# [Your objective]
When you spot the word "Wednesday" in a line of the data below, copy that line.

:: Dataset extract ::

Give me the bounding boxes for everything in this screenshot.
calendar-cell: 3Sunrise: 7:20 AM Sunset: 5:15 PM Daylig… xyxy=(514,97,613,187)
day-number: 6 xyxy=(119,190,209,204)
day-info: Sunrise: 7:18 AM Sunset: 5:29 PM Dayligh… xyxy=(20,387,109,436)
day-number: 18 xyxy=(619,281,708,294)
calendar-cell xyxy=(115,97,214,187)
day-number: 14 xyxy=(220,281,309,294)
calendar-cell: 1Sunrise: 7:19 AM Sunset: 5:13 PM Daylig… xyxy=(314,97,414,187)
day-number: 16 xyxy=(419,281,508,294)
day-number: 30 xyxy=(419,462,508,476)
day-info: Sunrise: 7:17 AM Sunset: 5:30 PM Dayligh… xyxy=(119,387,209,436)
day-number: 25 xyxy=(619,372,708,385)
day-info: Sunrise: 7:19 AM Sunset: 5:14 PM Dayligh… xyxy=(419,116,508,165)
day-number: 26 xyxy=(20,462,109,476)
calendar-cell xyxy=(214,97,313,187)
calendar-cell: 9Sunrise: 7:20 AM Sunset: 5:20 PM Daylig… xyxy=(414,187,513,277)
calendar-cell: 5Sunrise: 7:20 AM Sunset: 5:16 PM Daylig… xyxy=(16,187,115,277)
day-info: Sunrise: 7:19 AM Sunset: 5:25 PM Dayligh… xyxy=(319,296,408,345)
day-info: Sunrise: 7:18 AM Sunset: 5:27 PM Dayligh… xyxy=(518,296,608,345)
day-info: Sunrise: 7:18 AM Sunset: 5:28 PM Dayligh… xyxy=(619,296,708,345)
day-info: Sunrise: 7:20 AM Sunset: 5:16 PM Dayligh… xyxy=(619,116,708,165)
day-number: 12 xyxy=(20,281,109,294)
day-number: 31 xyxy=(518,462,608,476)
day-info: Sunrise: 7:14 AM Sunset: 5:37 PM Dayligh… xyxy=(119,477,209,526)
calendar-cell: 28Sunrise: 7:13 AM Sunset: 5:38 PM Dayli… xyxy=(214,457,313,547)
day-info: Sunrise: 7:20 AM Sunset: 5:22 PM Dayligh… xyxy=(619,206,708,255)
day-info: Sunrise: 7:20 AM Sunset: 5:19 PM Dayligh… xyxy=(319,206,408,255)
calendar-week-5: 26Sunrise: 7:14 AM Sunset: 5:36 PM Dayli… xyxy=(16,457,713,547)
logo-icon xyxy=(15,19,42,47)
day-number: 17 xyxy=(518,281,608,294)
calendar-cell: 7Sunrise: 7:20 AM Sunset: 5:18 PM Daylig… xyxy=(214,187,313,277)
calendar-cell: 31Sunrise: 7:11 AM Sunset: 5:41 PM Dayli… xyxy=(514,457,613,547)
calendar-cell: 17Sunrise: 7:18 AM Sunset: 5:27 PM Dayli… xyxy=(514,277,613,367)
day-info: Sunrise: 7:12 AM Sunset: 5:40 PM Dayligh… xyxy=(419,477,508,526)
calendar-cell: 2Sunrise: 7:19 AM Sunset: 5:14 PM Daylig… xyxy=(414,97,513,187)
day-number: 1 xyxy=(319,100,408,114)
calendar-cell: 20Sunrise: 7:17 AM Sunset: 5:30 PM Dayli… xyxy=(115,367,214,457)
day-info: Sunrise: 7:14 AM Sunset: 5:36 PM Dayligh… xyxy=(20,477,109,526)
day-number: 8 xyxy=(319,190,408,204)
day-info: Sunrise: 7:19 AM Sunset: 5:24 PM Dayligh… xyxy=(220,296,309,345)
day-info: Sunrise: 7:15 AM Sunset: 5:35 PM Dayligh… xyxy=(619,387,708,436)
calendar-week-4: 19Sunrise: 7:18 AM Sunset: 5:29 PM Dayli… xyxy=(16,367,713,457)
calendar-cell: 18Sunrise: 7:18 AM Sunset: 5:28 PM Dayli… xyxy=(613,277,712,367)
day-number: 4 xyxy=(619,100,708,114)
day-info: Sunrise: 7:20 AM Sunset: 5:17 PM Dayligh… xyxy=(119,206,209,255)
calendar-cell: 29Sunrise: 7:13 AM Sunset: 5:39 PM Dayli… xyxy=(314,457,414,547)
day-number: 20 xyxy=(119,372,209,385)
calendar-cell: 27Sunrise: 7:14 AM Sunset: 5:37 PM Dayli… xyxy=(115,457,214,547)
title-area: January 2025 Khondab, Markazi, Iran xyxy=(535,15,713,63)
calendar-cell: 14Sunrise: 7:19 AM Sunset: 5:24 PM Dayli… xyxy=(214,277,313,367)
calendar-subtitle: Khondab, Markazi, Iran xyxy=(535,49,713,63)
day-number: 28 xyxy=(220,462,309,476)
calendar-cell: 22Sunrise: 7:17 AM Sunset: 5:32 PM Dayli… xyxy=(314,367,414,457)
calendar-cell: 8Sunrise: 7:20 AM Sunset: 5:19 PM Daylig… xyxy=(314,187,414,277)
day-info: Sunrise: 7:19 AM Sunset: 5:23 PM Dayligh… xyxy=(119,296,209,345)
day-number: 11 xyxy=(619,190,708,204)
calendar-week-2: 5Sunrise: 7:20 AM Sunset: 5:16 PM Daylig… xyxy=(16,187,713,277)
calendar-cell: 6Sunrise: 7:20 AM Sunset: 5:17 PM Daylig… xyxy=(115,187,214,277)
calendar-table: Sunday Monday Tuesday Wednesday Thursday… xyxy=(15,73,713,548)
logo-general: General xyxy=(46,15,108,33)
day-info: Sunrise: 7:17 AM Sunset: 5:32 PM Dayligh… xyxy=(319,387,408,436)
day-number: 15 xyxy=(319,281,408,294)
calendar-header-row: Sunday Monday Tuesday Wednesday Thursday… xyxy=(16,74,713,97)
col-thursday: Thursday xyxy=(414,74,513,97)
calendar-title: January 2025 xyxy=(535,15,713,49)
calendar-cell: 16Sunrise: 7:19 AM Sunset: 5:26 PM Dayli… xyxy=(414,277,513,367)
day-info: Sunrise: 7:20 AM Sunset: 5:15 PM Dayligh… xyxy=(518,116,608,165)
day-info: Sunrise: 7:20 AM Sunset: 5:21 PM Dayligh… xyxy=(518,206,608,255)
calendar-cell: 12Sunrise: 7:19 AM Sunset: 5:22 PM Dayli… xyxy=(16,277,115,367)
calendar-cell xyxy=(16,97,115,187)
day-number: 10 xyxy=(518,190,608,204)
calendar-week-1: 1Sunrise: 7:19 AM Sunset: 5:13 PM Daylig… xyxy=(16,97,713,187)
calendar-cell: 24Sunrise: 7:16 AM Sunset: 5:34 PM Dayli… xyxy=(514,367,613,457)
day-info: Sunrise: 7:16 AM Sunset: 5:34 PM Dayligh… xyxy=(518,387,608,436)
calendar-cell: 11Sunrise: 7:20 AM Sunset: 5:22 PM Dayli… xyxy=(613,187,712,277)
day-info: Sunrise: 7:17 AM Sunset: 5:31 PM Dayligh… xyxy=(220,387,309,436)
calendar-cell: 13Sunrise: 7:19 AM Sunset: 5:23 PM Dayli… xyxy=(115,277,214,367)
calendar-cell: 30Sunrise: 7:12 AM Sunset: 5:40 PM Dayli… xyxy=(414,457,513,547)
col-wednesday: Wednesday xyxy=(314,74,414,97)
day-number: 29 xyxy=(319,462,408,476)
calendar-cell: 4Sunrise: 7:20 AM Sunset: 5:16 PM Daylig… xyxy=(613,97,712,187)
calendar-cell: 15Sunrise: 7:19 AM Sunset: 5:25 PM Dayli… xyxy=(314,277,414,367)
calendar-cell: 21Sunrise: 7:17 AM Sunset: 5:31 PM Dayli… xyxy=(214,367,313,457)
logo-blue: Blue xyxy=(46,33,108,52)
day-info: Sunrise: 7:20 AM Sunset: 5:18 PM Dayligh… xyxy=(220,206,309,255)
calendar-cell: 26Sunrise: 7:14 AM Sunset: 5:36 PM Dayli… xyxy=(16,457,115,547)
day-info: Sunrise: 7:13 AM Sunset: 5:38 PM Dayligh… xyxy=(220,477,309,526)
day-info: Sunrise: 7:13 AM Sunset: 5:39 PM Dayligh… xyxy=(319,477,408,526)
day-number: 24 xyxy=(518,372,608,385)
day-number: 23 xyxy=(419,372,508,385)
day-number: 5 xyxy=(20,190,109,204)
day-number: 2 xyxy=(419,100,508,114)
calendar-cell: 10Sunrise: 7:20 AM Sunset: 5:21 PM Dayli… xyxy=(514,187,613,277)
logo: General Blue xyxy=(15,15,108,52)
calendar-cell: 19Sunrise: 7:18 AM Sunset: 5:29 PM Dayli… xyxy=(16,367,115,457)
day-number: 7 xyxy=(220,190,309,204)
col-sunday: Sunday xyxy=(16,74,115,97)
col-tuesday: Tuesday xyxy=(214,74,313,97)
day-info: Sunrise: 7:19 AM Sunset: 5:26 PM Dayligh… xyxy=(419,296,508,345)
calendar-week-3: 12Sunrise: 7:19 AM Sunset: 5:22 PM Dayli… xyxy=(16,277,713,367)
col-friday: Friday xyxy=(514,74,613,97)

:::

# [Exercise response]
calendar-table: Sunday Monday Tuesday Wednesday Thursday… xyxy=(15,73,713,548)
calendar-header-row: Sunday Monday Tuesday Wednesday Thursday… xyxy=(16,74,713,97)
col-wednesday: Wednesday xyxy=(314,74,414,97)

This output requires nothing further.